Jinn, like humans, were created ‘for no reason but to worship God’, {51.56}, and consequently, it seems that whilst their fiery nature may make jinn prone to a destination in Hellfire, (see also {7.179}) they nevertheless crave salvation which, for some of them, is possible. Whilst the Qur’an can be unclear where the divisions between men, jinn and shaitans 〈17.〉 lie, {6.112}’s reference to ‘shaitans from amongst mankind and jinn’ reinforces the notion that it is only some jinn that are doomed. In {6.128-130}, God rehearses a speech that He shall deliver to the jinn on the Last Day. During the course of this address, He will remind them that he sent prophets to jinn and men ‘from amongst yourselves’. Islamic scholarly opinion is divided as to whether this means that individual jinn may have, in the past, acted as God’s prophets, or merely that jinn have had opportunity to listen to human prophets.
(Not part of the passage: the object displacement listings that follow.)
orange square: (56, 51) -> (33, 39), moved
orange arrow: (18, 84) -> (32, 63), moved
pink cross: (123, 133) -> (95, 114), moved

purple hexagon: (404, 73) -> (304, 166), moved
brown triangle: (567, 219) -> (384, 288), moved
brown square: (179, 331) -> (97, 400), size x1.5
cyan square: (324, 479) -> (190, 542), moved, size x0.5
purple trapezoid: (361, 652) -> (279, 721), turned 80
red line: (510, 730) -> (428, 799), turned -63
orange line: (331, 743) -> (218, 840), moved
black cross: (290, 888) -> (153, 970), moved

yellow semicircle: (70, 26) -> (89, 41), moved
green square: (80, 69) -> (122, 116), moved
Certainly, they are capable of being rightly guided by listening to the Qur’an and taking its message back to their people as warners, {46.29} – indeed, they risk flaming missiles to do so – and ’when the servant of God rises to call upon (God)’ here on earth, the jinn are so eager to listen that they ‘well-nigh swarm upon him’, {72.19}. Surah 55’s refrain ‘So which of your Lord’s favours do you two deny?’ is even thought to be addressed specifically to both humans and jinn.


Every prophet, and possibly every person, is said to have a personal jinn set aside for them, alongside their guardian and two watcher angels, as a constant mischievous companion and a tempter, either through their ‘flowery discourse’, {6.112}, or as a ‘slinking whisperer’, {114.4}. Inevitably, there is a rich Islamic folklore concerning these impish figures.